We will not be opposing the Bill, but I need to add the climate crisis to the context that the Minister set out, because listening to the remarks of Government Members there seems to be a slight disconnect between what is in this Bill and the forthcoming Agriculture Bill, and what is in the notes that they are being given to read out. It is really important that we get this right. The Government are proposing moving from a system of supporting farmers via the land they own to a system of supporting farmers based on environmental land management and other environmental public goods. This will be a good scheme if delivered correctly. It is not a subsidy for productivity or food production.
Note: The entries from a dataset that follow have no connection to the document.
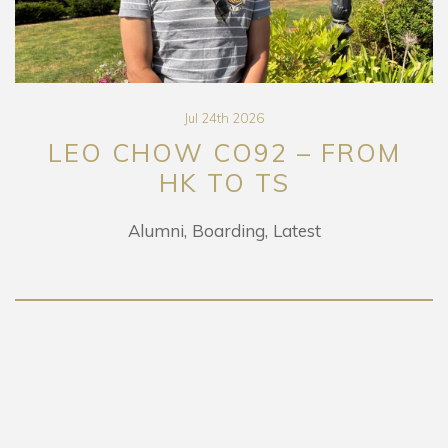
Jul 24th 2026
LEO CHOW CO92 – FROM
HK TO TS
Alumni
Boarding
Latest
After listening to some of the speeches on Second Reading and today, I am concerned that not all Government Members have quite understood this, so I encourage colleagues to consult the recently re-elected Chair of the Select Committee
on Environment, Food and Rural Affairs, to whom I pass on my congratulations; it is always good to see Members from Devon in places of authority.
It is important that we get this right because if we are fighting on the wrong pitch, we cannot do a decent job of scrutinising the biggest fundamental changes to our agricultural system since the Labour Government’s introduction of the Agriculture Act of 1947. That is why we need to make sure that this is done properly.
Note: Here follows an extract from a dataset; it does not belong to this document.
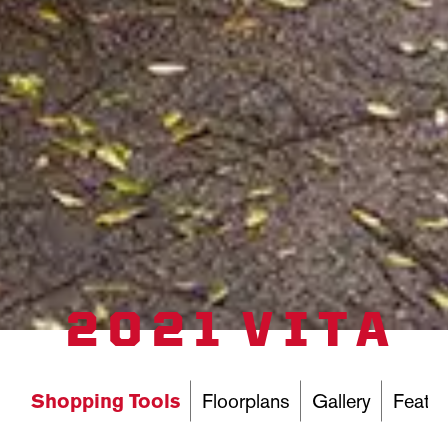
2021 VITA
Shopping Tools
Floorplans
Gallery
Featur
The Minister could address elements raised by his hon. Friends and, indeed, by my hon. Friend the Member for Cambridge, about the future of the Rural Payments Agency. The hon. Member for North Dorset (Simon Hoare) raised some valid concerns about the culture of the RPA. I commend the work of the officials there who have been working under immense pressure not only because of the potential changes how the CAP has worked but because their budget has gone down from £237.6 million when the Conservatives came to power in 2010 to just £95 million in 2017-18. If we are to change our agricultural system, the culture of the organisations that work in agriculture will also need to change, and that will need to be properly scrutinised and given time to bed in. It would be worth the Minister reconsidering our amendments that would have given Ministers slightly more leeway to look at that.
This Bill needs to be seen in concert with the Agriculture Bill. I appreciate that the Minister said that time is of the essence, and indeed it is, but time has not been of the essence over the past 14 months as Ministers sat on the Agriculture Bill, the Fisheries Bill and the Environment Bill. They have been taking it very easy, with a laid-back and pedestrian attitude. It is therefore somewhat cheeky but appropriate for the Minister to say in this context that parliamentary scrutiny cannot be delivered now because we have taken so long to get to this point. That excuse needs a bit more work, because we need to guarantee that Henry VIII powers are not being used disproportionately. I fear that in this setting they should have been used in a slightly different manner. We do need to get this right.
There are also elements of how we can support rare breeds, and other items that were discussed on Second Reading but were not mentioned in Committee and are still issues of concern for our rural communities—not only for hill farming, which I mentioned before, but for crofters, as raised by colleagues in the Scottish National party. We need to make sure that those specific types of farming are supported in any extension or new form of agricultural support. The Minister has a timeline whereby he wishes to reform agricultural support in the next few years or so, but by loading all the changes towards the end of that process, and not the start, we are giving our farmers notice that there will be considerable changes but not enough time to get it right.
The hon. Member for Westmorland and Lonsdale (Tim Farron) spoke about the importance of the ELM schemes and getting those right. This is a technical detail that I am not sure that everyone has been following. If we are to get this right, it is really important that the ELM schemes are properly scrutinised and given time so that we can not only see what the consequences are but improve them before there is a large-scale roll-out. The farming sector is willing to work with Ministers on
this to get it right. We know that the “public money for public goods” approach is a philosophy that is supported by many in the farming communities, but we cannot have a new philosophy, a new approach and a new funding system implemented too fast without the proper time to bed it in and improve it to make sure that it all works. The Minister is speeding through this Bill when we could have the option of looking at whether the system needs to be extended for a further year in due course.